Though the school district and the new bus company, Ronkonkoma-based Acme Baumann & Sons Buses, said they still hoped the firm could hire about 70 drivers, school officials said they had begun considering ways of lessening the impact — such as pre- and post-class programs — if the company's efforts proved unsuccessful.
"Unfortunately, part of this potentially is the negative impact this will have on our students," Superintendent Kevin Coster told reporters.
"We're hopeful many of our drivers who have driven for us for years," including some whose children and grandchildren attend William Floyd schools, will sign up by the first day of school on Sept. 5, Coster said.

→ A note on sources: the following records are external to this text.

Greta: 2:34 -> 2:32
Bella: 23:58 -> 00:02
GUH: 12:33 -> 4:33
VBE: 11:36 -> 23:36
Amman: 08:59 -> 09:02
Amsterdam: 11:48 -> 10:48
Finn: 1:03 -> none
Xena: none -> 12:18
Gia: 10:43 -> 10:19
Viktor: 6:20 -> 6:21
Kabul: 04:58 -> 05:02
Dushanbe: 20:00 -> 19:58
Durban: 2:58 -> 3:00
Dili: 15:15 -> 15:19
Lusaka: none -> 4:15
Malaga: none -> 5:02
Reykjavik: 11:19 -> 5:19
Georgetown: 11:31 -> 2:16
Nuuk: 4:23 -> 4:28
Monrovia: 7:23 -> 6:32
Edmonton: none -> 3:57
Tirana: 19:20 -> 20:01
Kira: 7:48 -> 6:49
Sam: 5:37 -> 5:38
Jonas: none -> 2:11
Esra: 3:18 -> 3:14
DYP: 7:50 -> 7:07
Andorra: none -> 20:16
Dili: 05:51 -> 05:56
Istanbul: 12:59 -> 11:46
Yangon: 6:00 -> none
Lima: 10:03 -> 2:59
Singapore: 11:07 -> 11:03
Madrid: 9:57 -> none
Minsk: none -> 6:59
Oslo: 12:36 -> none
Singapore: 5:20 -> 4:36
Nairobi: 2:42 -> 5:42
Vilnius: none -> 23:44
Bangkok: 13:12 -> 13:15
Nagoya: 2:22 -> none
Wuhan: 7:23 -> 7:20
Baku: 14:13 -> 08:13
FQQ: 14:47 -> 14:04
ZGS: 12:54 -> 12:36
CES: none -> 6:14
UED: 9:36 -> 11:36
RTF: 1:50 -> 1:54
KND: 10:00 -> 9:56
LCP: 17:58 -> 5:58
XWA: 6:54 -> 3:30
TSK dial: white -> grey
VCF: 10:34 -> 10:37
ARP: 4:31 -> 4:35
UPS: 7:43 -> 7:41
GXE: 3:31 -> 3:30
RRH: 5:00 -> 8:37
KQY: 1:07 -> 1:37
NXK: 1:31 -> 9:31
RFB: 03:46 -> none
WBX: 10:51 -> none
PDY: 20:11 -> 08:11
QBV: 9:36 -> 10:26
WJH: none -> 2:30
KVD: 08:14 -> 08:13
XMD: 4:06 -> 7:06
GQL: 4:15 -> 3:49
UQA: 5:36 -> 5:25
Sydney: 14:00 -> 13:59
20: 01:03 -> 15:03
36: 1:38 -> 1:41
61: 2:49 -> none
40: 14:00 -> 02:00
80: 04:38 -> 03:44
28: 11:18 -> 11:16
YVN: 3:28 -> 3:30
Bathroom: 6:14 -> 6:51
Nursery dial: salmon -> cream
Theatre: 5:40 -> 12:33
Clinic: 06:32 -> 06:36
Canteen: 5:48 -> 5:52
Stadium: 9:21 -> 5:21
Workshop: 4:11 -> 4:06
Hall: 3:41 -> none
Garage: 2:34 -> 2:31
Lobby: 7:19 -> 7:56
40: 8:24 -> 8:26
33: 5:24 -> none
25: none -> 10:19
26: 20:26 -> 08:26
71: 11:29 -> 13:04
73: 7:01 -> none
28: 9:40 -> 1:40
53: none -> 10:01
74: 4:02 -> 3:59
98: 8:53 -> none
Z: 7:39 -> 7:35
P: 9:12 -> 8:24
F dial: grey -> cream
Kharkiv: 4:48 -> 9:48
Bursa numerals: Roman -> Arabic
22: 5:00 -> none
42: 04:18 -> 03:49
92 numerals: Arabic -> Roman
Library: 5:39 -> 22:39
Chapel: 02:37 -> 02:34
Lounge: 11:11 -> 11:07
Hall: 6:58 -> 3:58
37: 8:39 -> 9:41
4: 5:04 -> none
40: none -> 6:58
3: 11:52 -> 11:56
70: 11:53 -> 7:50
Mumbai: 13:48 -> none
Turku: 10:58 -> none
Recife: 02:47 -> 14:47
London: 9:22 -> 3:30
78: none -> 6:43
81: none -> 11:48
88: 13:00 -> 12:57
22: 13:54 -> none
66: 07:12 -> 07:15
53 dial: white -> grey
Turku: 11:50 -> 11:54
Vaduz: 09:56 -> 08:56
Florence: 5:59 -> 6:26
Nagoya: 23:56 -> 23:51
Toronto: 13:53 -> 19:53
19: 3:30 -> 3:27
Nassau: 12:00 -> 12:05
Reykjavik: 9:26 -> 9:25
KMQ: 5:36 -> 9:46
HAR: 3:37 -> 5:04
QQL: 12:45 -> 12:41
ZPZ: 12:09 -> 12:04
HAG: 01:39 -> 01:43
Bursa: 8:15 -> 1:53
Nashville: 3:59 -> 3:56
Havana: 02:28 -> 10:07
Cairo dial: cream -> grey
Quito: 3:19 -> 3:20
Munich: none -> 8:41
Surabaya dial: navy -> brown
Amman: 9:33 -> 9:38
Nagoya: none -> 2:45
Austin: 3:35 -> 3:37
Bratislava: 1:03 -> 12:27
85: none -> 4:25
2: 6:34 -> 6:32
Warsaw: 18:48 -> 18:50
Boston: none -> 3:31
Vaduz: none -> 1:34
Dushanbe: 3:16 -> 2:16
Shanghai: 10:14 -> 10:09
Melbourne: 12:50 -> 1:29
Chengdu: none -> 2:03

A spokesman for the Mastic Beach-based school district said it was too early to organize car pools or take other steps.
Wendy Sidman, Acme's human resources business partner, said: "We’ve been in this type of situation before, and somehow we've always managed to pull through . . . We're going to do our darndest to provide the best service that we always provide."
The main recruiting problem, according to Coster, David Beggins, assistant superintendent for business, and Sidman, is differences between the benefits Acme negotiated with its drivers and those East End Bus Lines negotiated with a different union.
"I think the real difference is not the hourly pay so much as benefits," including vacation and sick days, and how seniority will be handled, Coster said. Spokesmen for the two unions were not immediately available.
The school district, one of Long Island's largest with about 9,000 students, said it was forced to rebid its contract with East End after the firm demanded an additional $5.5 million per year for the last three years of its five-year contract.
In a statement, the school district said the extra compensation was "unreasonable and unauthorized by the competitive bidding law." Said Coster: "We cannot make unilateral changes in a contract."
On Friday, Medford-based East End in a statement disputed the school district's account, saying: "East End Bus Lines, Inc. supports the drivers and monitors of Local 252 and has been willing to transport the students of William Floyd School District but only if we receive payment for what we were contractually awarded."
East End added: "By awarding the contract to Acme Bus the District is now asking drivers and monitors that have provided safe, reliable transportation in the William Floyd School District to work for another contractor, for less money, with a different Union."
Acme, which needs a total of around 200 bus drivers to serve the school district, was the lowest responsible bidder for the new contract, though it will cost the school district about $2 million more than the original contact with East End, Beggins said.
The school district might sue East End to recover that expense. "We would like to be made whole," Beggins said. The problems they said the bus company caused have been reported to the state comptroller, the state Department of Education and a local state representative, school officials said, in hopes they will exert their regulatory authority.
Coster, recalling a 2003 bus strike, said there was a risk that parents and children again might be inconvenienced, with some forced to rely on car pools and some classes beginning before all of the pupils had arrived.
The website for the school district, which serves Shirley, Mastic, Mastic Beach and Moriches, has questions and answers on the dispute. Large bus drivers, it says, make about $22.80 per hour. The school spokesman said if all the bus drivers had not been hired by the start of the school year, it would contact parents by telephone, social media, and other methods.